Arriva la bocciatura della Corte costituzionale sulla legge della Regione Sardegna n. 20 del 2024, che disciplina l’individuazione delle aree idonee e non idonee alla realizzazione di impianti alimentati da fonti di energia rinnovabile. La Sardegna era stata la prima Regione in Italia a dotarsi di una normativa di attuazione dei decreti ministeriali in materia, successivamente modificati, ma la Consulta ha accolto parte delle eccezioni sollevate dal Governo, che aveva impugnato il provvedimento.

Nel merito, la Corte ha chiarito un principio fondamentale: la qualificazione di un’area come “non idonea” non può tradursi in un divieto aprioristico e assoluto di installazione degli impianti Fer. Un simile automatismo, secondo i giudici costituzionali, finirebbe per precludere l’accesso ai procedimenti autorizzativi semplificati, strumenti previsti dal legislatore statale proprio per accelerare la diffusione delle fonti rinnovabili nelle aree ritenute idonee.

Sulla base di queste considerazioni, la Consulta ha dichiarato l’illegittimità costituzionale dell’articolo 1, comma 5, della legge regionale. Un passaggio particolarmente rilevante della decisione riguarda inoltre la portata retroattiva della normativa sarda rispetto agli atti già in essere. Secondo la Corte, infatti, la legge regionale non può “travolgere” indiscriminatamente tutti i provvedimenti autorizzativi già rilasciati.

La normativa impugnata prevedeva che le autorizzazioni concesse per impianti ricadenti in aree successivamente qualificate come non idonee fossero prive di efficacia, ponendo come unico limite la “modifica irreversibile dello stato dei luoghi”. Una previsione che, a giudizio della Corte, non risulta giustificata da ragioni di carattere tecnico o scientifico e che si traduce in una limitazione irragionevole del legittimo affidamento degli operatori, oltre a ledere il principio della certezza del diritto.

I giudici hanno inoltre evidenziato come molti operatori abbiano già completato con esito positivo le procedure autorizzative, sostenendo ingenti costi tecnici e amministrativi.
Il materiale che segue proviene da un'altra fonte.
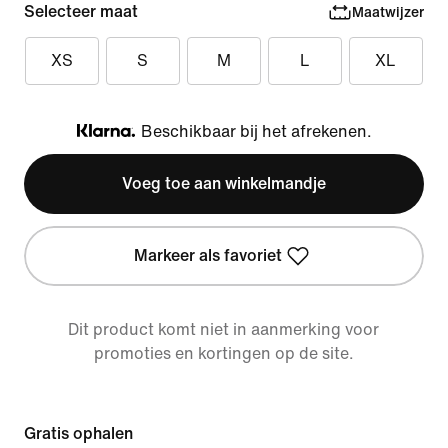
Selecteer maat
Maatwijzer
XS
S
M
L
XL
Beschikbaar bij het afrekenen.
Klarna
Voeg toe aan winkelmandje
Markeer als favoriet
Dit product komt niet in aanmerking voor
promoties en kortingen op de site.
Gratis ophalen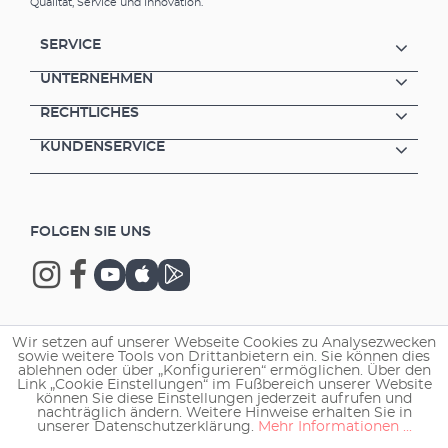
Qualität, Service und Innovation.
SERVICE
UNTERNEHMEN
RECHTLICHES
KUNDENSERVICE
FOLGEN SIE UNS
Wir setzen auf unserer Webseite Cookies zu Analysezwecken
Copyright © 2026 EHEIM GmbH & Co. KG.
sowie weitere Tools von Drittanbietern ein. Sie können dies
ablehnen oder über „Konfigurieren“ ermöglichen. Über den
Link „Cookie Einstellungen“ im Fußbereich unserer Website
können Sie diese Einstellungen jederzeit aufrufen und
nachträglich ändern. Weitere Hinweise erhalten Sie in
unserer Datenschutzerklärung.
Mehr Informationen ...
Un elemento che rafforza la necessità di tutelare gli atti già formati e di evitare interventi normativi retroattivi capaci di compromettere equilibri giuridici ed economici consolidati.

Con queste motivazioni è stata anche cassata parte dell'articolo 1, comma 2, limitatamente alle parole che estendevano l'applicazione della legge anche agli impianti "autorizzati che non abbiano determinato una modifica irreversibile dello stato dei luoghi". La Corte ha inoltre annullato l'articolo 1, comma 8, che consentiva gli interventi di ammodernamento e potenziamento degli impianti esistenti solo a condizione di non aumentare superfici occupate o, per l'eolico, l'altezza delle strutture.

Accolto anche il ricorso sulla parte dedicata agli impianti off-shore. L'articolo 1, comma 9, che individuava aree marine non idonee, è stato dichiarato incostituzionale perché la normativa nazionale non attribuisce alle Regioni competenze legislative in materia. La Consulta ha poi censurato le presunte misure di semplificazione introdotte dalla Regione per autorizzare impianti FER in aree non idonee.

Le disposizioni dell'articolo 3 (commi 1, 2, 4, 5 e 6) sono state giudicate incostituzionali perché alterano la disciplina statale dell'autorizzazione paesaggistica, che deve restare uniforme su tutto il territorio nazionale.